That's based on one current implementation of a gaming DApp.

It's worth noting that you can achieve semi-privacy through either on-chain/off-chain hybrids, as well as some other emerging efforts.

One example I've been playing around with is to use the multi-address approach:

In your database each "player" consists of multiple addresses each which are OR-multi-sig wallets, for various inventory elements and stats.

When they log in via a system like metamask, their main wallet (PlayerID) is unlocking an account which in your games database (off-chain) ties together another set of "master wallets" together with you've given the player private keys for - for each item, or each set of X items, in the players inventory you are setting up a new smart contract that is a OR-multi-sig wallet.

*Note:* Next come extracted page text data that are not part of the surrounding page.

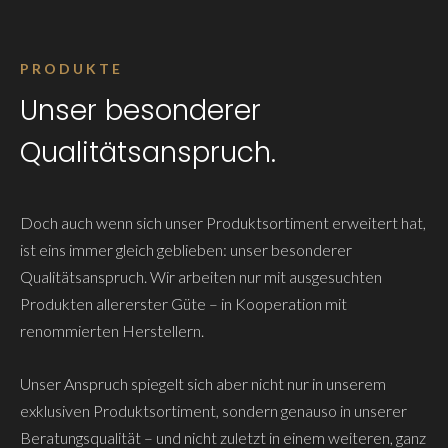
PRODUKTE
Unser besonderer
Qualitätsanspruch.
Doch auch wenn sich unser Produktsortiment erweitert hat,
ist eins immer gleich geblieben: unser besonderer
Qualitätsanspruch. Wir arbeiten nur mit ausgesuchten
Produkten allererster Güte – in Kooperation mit
renommierten Herstellern.
Unser Anspruch spiegelt sich aber nicht nur in unserem
exklusiven Produktsortiment, sondern genauso in unserer
Beratungsqualität – und nicht zuletzt in einem weiteren, ganz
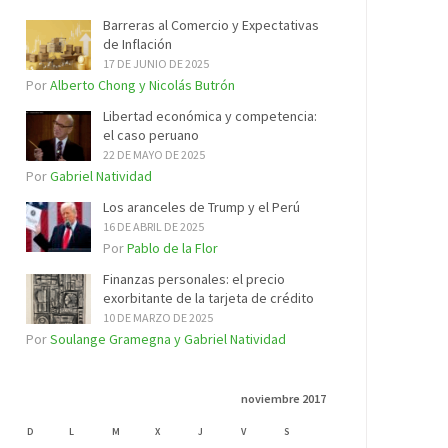
Barreras al Comercio y Expectativas
de Inflación
17 DE JUNIO DE 2025
Por
Alberto Chong y Nicolás Butrón
Libertad económica y competencia:
el caso peruano
22 DE MAYO DE 2025
Por
Gabriel Natividad
Los aranceles de Trump y el Perú
16 DE ABRIL DE 2025
Por
Pablo de la Flor
Finanzas personales: el precio
exorbitante de la tarjeta de crédito
10 DE MARZO DE 2025
Por
Soulange Gramegna y Gabriel Natividad
noviembre 2017
D
L
M
X
J
V
S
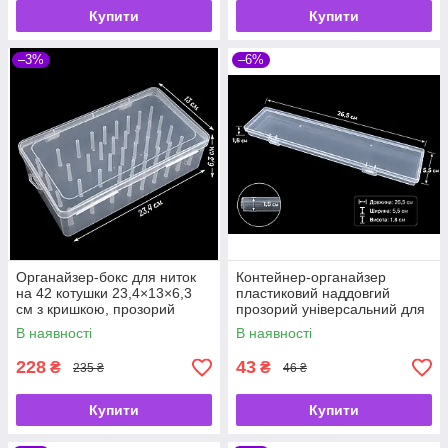
Купити
Купити
–3%
–6%
Органайзер-бокс для ниток
Контейнер-органайзер
на 42 котушки 23,4×13×6,3
пластиковий наддовгий
см з кришкою, прозорий
прозорий універсальний для
пластиковий контейнер
пензлів, поплавців, свердел,
В наявності
В наявності
олівців 26,5×5,5×1,8
228
43
₴
₴
235 ₴
46 ₴
Купити
Купити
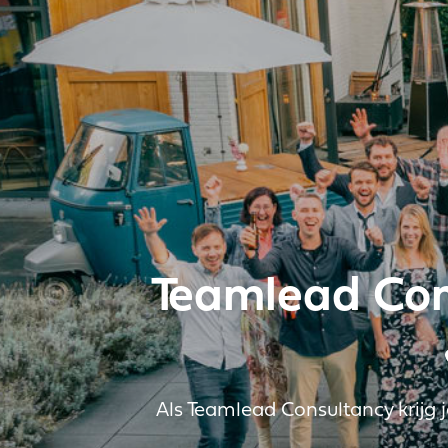
Teamlead Con
Als Teamlead Consultancy krijg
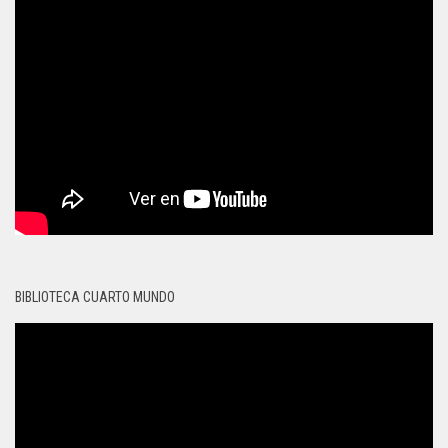
BIBLIOTECA CUARTO MUNDO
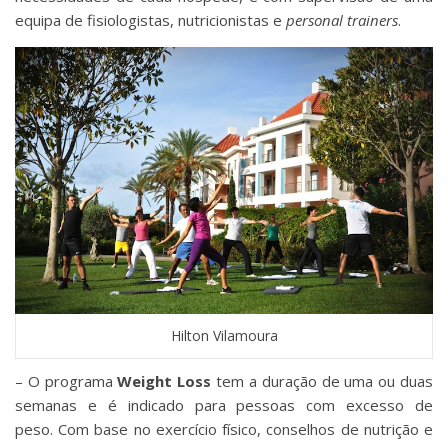
equipa de fisiologistas, nutricionistas e
personal trainers
.
Hilton Vilamoura
– O programa
Weight Loss
tem a duração de uma ou duas
semanas e é indicado para pessoas com excesso de
peso. Com base no exercício físico, conselhos de nutrição e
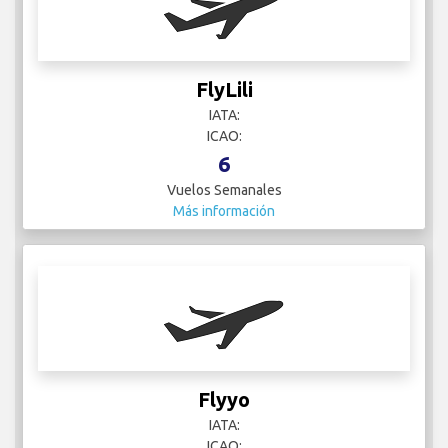
FlyLili
IATA:
ICAO:
6
Vuelos Semanales
Más información
Flyyo
IATA:
ICAO:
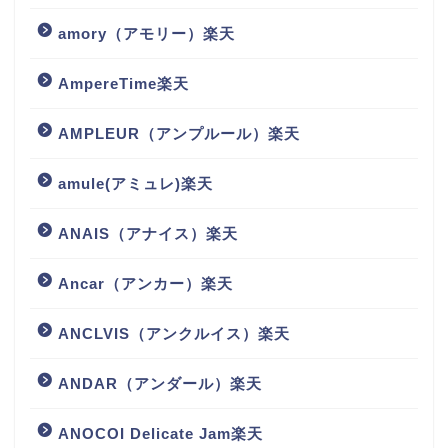
amory（アモリー）楽天
AmpereTime楽天
AMPLEUR（アンプルール）楽天
amule(アミュレ)楽天
ANAIS（アナイス）楽天
Ancar（アンカー）楽天
ANCLVIS（アンクルイス）楽天
ANDAR（アンダール）楽天
ANOCOI Delicate Jam楽天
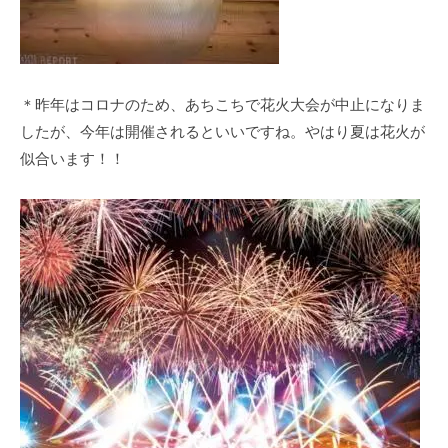
＊昨年はコロナのため、あちこちで花火大会が中止になりま
したが、今年は開催されるといいですね。やはり夏は花火が
似合います！！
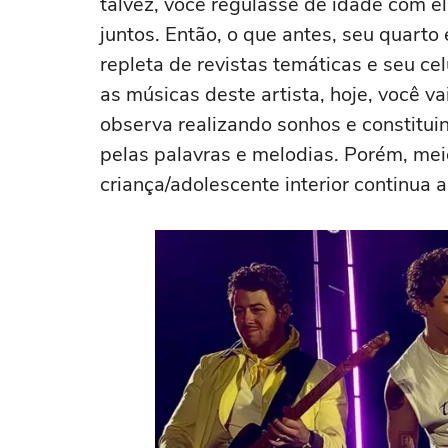
talvez, você regulasse de idade com e
juntos. Então, o que antes, seu quart
repleta de revistas temáticas e seu ce
as músicas deste artista, hoje, você v
observa realizando sonhos e constitui
pelas palavras e melodias. Porém, mei
criança/adolescente interior continua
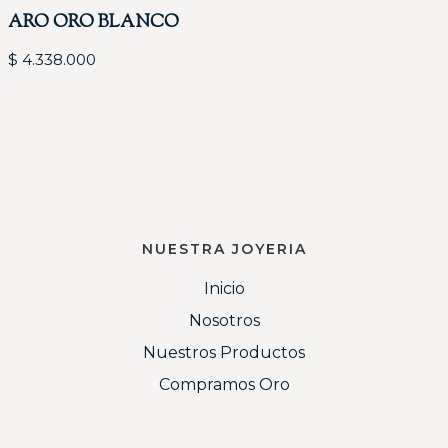
ARO ORO BLANCO
$
4.338.000
NUESTRA JOYERIA
Inicio
Nosotros
Nuestros Productos
Compramos Oro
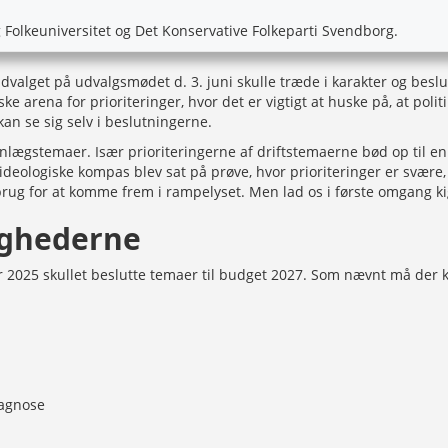
 Folkeuniversitet og Det Konservative Folkeparti Svendborg.
udvalget på udvalgsmødet d. 3. juni skulle træde i karakter og beslut
 arena for prioriteringer, hvor det er vigtigt at huske på, at poli
kan se sig selv i beslutningerne.
nlægstemaer. Især prioriteringerne af driftstemaerne bød op til e
ideologiske kompas blev sat på prøve, hvor prioriteringer er svær
 brug for at komme frem i rampelyset. Men lad os i første omgang 
ighederne
 2025 skullet beslutte temaer til budget 2027. Som nævnt må der 
iagnose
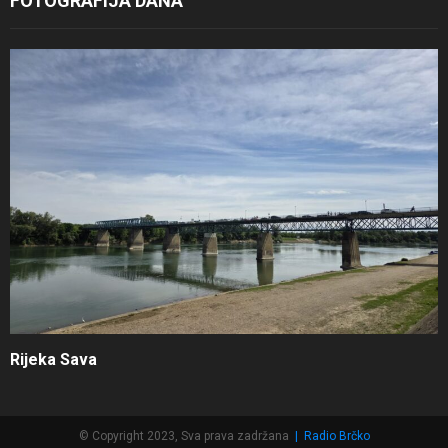
FOTOGRAFIJA DANA
Rijeka Sava
© Copyright 2023, Sva prava zadržana
|
Radio Brčko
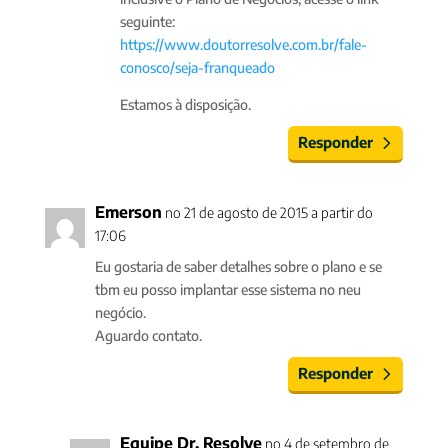
seguinte:
https://www.doutorresolve.com.br/fale-
conosco/seja-franqueado
Estamos à disposição.
Responder
Emerson
no 21 de agosto de 2015 a partir do
17:06
Eu gostaria de saber detalhes sobre o plano e se
tbm eu posso implantar esse sistema no neu
negócio.
Aguardo contato.
Responder
Equipe Dr. Resolve
no 4 de setembro de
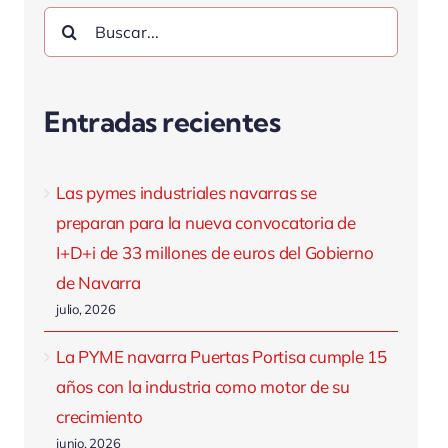
Buscar:
Entradas recientes
Las pymes industriales navarras se
preparan para la nueva convocatoria de
I+D+i de 33 millones de euros del Gobierno
de Navarra
julio, 2026
La PYME navarra Puertas Portisa cumple 15
años con la industria como motor de su
crecimiento
junio, 2026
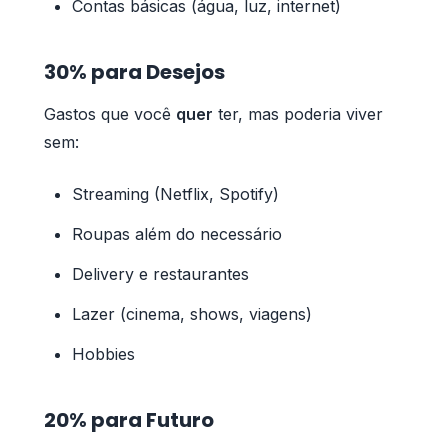
Contas básicas (água, luz, internet)
30% para Desejos
Gastos que você
quer
ter, mas poderia viver
sem:
Streaming (Netflix, Spotify)
Roupas além do necessário
Delivery e restaurantes
Lazer (cinema, shows, viagens)
Hobbies
20% para Futuro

For this wallet, which holds the item, there are two possible signatories the first being the game's main contract, so that the game can add/remove items from players based on game events, and then one of the players private keys.

While you'd likely need a custom fork of metamask to handle the multi-key environment, you've made a system where:

* Player's inventory cannot be know from one private address.

* Player's retain full control over the items.

* Player's have private key access to the items in case the service goes down.

* You store player data off-chain, but in a way that your service is not crucial to the game.

* Player assets can be traded off-game without updating the game service.

* Data about individual items is still public, and does not need to be obscured, oraclized or stored off chain.

The current blocker isn't any specific blockchain technology, but just having a good multi-key management UI for users.

Brilliant. Definitely interested to see how this space evolves! Metamask is a great first step to helping bring wallets to the masses in the web browser, and it continues to improve, but it certainly isn't what a mainstream web wallet extension will look like in a couple years.